La historia es la siguiente: un (gran) grupo de inadaptados, perdedores, lacras, irresponsables y varios etc, son engatusados eficazmente para participar de un juego. El mismo consta de 456 participantes los cuales deberán sortear a vida o muerte las distintas pruebas que consisten en juegos más viejos que el ñaupa para la cultura coreana, porque estos eran los mismos que se jugaban hace añares cuando los celulares y las redes sociales solo eran cosa ‘e mandinga para la ciencia ficción. Lo atractivo para los participantes y principal incentivo es la cantidad de guita que se acumula con cada prueba superada y con cada jugador que va cayendo. Con caer nos referimos a morir. Sí, mientras vayan muriendo (ahora vamos a esa parte, esperen) de a poco (o muchos, dependiendo la hazaña) la suma del participante se va repartiendo para los que sigan de pie. Entonces, dicho esto, ya podemos o se podrán imaginar el resto. Pero vamos por partes, no se impacienten. Esto recién empieza.

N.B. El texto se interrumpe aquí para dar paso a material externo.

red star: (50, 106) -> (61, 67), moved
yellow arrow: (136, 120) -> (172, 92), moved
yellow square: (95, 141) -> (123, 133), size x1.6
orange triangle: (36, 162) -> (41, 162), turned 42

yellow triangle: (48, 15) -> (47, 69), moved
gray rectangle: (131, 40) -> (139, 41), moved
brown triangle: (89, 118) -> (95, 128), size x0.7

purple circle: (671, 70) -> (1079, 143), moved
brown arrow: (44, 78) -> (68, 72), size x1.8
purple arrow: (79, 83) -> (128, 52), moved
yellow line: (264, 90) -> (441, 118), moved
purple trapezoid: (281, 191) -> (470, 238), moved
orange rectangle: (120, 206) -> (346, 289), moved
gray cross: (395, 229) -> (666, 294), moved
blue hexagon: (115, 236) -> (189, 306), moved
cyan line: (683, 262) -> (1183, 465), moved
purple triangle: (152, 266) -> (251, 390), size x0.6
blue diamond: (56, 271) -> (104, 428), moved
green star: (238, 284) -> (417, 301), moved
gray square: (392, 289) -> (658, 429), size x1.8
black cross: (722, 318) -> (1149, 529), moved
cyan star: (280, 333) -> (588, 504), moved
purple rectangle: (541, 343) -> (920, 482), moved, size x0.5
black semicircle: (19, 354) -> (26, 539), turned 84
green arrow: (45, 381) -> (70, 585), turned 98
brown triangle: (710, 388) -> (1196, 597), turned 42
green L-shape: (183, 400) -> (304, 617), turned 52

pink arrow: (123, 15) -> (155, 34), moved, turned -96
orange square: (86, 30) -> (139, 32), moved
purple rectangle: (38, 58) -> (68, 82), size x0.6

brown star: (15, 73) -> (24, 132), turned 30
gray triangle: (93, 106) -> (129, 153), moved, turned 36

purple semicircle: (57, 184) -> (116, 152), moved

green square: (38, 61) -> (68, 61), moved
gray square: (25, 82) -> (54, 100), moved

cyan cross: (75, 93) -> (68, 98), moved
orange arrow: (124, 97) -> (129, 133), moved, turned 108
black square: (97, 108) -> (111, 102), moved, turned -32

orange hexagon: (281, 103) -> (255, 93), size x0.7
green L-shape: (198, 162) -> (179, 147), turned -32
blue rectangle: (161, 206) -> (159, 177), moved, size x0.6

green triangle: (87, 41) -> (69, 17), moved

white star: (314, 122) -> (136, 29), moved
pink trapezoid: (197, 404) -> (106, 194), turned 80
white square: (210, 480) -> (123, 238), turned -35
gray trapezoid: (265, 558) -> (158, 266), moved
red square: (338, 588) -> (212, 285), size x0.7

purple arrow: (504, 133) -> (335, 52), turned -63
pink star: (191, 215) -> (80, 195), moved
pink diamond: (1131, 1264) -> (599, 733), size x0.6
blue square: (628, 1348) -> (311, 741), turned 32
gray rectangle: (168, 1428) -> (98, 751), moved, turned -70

El protagonista es Seong Gi-Hun, un chanta lleno de deudas que vive con su madre y que no sabe muy bien cómo es eso de ser padre y menos aún ser responsable. Hace lo que puede con su modo de vida que es bastante poco si viene al caso. Seong no repara en quitarle la tarjeta bancaria a su madre, escondida para su seguridad, y hacer extracciones solo para probar suerte en las carreras de caballos. Pero debajo de esa superficie arribista existe un tipo que intenta a su manera cambiar de vida, soñando con ayudar a su vieja y darle a su pequeña hija lo que se merece. Especialmente teniendo en cuenta la noticia que lo altera más que cuando nos enteramos de la vuelta de Tinelli a la televisión: la niña se ira a vivir a los Estados Unidos con su madre y su padrastro. Seong, rendido ante un espiral de mala racha que lo abate cada vez más, se encuentra en el subte a un extraño de traje que lo reta a un juego. Si Seong gana, el extraño le pagará una suma generosa de dinero. De lo contrario, por cada jugada perdida, el protagonista recibirá una tremenda cachetada, que una vez iniciado lo deja más zonzo de lo que ya es. Seong termina ganando y es premiado, sin darse cuenta de que picó el anzuelo para algo más gordo y maquiavélico. Porque ese jueguito con premio es la punta del iceberg que hace caer a este tipo de personajes, los cuales son inducidos hacia esa maratónica carrera contra la muerte y hacia el éxito, dependiendo de lo que el destino les depare. Así, es conducido con los 455 participantes restantes hacia una isla que funciona como sede. Cada uno llevando una historia y cargando a cuestas dramas personales; algunos más lacras y despiadados que otros y que fluctúan entre la camaradería instantánea y el antagonismo más despiadado. Los juegos, uno más mórbido que otro, se cargan pilas y pilas de cadáveres que harían realidad el sueño de toda funeraria.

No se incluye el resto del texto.